A decade passed, and Satan returned to meet Jack, who was wandering the countryside yet again. The man pretended to accept his fate, but begged the demon to pick him an apple from a nearby tree, arguing that he was starving. Not suspicious, the Devil climbed the apple tree, before realizing that the deceitful Jack had taken the opportunity to carve crosses on the trunk, trapping him a second time. But this time, in exchange for his release, the fulminating demon had to agree to not seek to take Jack's soul to Hell ever again.
However, after a long life of villainy and debauchery, Stingy Jack finally expired – on the 31st of October, according to some sources. He first found himself in front of the gates of Paradise, but was dismissed by Saint Peter. So he went to the gates of Hell, praying to Satan to grant him this bitter refuge. But the Evil One, who might have been jubilant at this moment, reminded Jack of his last promise, before refusing him entry, true to his word. The deceased therefore realized that he would now have to wander on Earth (or in the space between the planes of Hell and Paradise), until the day of judgment. He obtained from the Devil an infernal burning coal to light his way in the darkness, which he placed in a large carved turnip/rutabaga, as a lantern. It then happened that night travelers sometimes came across the ghost of the man who was now called Jack-o'-lantern...

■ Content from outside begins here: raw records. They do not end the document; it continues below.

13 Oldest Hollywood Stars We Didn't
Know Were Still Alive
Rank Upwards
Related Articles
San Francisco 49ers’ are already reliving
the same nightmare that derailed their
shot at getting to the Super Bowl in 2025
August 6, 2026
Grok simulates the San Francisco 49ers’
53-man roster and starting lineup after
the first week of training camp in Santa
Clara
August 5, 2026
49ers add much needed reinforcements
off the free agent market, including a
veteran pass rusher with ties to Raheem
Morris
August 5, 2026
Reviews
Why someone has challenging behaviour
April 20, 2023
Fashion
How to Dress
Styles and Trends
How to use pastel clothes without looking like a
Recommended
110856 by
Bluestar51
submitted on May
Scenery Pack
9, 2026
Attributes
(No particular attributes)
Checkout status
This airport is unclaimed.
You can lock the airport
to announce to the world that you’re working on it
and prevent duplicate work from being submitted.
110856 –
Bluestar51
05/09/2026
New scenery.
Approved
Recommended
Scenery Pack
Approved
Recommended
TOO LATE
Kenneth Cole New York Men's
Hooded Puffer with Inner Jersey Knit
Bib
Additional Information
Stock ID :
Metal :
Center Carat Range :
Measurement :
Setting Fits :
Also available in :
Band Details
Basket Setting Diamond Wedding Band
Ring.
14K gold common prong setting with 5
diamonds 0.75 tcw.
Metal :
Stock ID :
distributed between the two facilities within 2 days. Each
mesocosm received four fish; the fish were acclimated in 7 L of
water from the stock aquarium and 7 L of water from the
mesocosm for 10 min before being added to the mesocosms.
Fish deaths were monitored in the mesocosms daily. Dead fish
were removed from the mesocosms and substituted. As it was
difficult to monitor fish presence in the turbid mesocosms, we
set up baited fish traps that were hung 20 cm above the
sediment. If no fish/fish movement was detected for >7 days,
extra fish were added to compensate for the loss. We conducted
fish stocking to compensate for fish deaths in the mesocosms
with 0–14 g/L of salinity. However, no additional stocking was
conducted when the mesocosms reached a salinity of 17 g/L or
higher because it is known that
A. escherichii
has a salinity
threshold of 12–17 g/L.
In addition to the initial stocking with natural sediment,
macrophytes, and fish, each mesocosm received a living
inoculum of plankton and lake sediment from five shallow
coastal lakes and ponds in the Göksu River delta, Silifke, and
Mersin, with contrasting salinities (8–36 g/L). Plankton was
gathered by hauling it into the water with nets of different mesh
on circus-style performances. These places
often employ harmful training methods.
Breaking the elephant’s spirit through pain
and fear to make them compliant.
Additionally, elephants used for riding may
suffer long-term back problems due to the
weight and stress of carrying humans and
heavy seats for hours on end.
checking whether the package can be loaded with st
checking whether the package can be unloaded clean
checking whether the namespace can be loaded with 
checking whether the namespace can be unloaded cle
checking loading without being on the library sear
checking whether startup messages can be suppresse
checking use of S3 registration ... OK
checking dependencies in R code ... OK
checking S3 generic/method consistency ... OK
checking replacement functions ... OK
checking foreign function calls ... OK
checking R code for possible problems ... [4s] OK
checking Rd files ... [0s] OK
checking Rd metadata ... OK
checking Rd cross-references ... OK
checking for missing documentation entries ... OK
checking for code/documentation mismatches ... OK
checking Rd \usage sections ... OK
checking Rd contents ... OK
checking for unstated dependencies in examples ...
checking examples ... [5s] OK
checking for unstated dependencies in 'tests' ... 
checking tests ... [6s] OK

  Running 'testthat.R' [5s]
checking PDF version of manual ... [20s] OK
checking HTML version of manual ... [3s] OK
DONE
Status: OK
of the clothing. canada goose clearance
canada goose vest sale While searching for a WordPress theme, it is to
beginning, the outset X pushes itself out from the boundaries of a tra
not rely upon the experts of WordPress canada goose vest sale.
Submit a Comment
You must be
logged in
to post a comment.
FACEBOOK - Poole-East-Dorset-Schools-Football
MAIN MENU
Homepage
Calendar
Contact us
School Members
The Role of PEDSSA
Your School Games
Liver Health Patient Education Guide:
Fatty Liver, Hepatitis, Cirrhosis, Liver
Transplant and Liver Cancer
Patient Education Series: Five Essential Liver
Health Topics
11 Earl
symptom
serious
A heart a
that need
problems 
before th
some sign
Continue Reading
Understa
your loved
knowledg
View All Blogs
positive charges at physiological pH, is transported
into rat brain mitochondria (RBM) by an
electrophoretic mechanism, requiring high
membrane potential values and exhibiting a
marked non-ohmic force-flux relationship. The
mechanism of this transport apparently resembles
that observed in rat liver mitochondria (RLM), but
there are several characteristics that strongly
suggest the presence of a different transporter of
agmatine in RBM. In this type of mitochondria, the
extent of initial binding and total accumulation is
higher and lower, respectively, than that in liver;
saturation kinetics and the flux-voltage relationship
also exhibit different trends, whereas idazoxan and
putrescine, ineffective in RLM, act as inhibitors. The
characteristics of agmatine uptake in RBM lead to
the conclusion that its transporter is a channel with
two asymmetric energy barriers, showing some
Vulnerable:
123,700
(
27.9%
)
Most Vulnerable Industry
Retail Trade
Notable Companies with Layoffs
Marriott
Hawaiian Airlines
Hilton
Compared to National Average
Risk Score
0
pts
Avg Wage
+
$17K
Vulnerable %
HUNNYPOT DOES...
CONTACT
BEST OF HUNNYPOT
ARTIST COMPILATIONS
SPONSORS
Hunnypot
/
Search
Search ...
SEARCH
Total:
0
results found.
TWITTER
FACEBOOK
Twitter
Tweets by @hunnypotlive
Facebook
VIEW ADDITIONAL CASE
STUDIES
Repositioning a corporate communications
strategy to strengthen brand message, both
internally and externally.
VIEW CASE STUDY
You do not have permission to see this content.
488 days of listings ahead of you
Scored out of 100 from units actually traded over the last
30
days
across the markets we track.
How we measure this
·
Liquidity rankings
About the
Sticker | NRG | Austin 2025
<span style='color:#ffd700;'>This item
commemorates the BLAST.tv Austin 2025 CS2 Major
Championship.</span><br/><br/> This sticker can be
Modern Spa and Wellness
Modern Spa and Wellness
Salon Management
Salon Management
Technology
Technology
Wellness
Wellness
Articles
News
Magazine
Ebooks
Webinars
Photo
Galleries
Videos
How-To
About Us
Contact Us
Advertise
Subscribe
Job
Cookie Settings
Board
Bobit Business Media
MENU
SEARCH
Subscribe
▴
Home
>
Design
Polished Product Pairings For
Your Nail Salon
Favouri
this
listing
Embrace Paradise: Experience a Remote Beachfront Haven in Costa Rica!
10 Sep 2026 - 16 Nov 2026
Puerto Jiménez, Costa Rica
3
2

Probably in reference to this legend, it had become common to carve turnips, rutabagas or fodder beets to make sinister lanterns, during the Halloween/Samain period, whether in Ireland, Scotland or Wales, from the 19th century onwards. Such objects were sometimes used to scare people, sometimes to pay homage to lost souls like that of Stingy Jack, sometimes to ward off evil spirits, like ephemeral gargoyles, on window sills. It should be noted that the days forming the hinge between our months of October and November were already supposed to be favorable to the intrusions of fairies and spirits into the human world, well before the Christianization of Gaelic territories. Still, the custom of carving turnips to make lanterns was not exclusive to these regions and this time of year. But with the Great Irish Famine which lasted from 1845 to 1852, there was a mass exodus to the Americas, and it was following this change of environment that immigrants switched from root vegetables to pumpkins – which were easier to dig, thanks to their size – to perpetuate their tradition.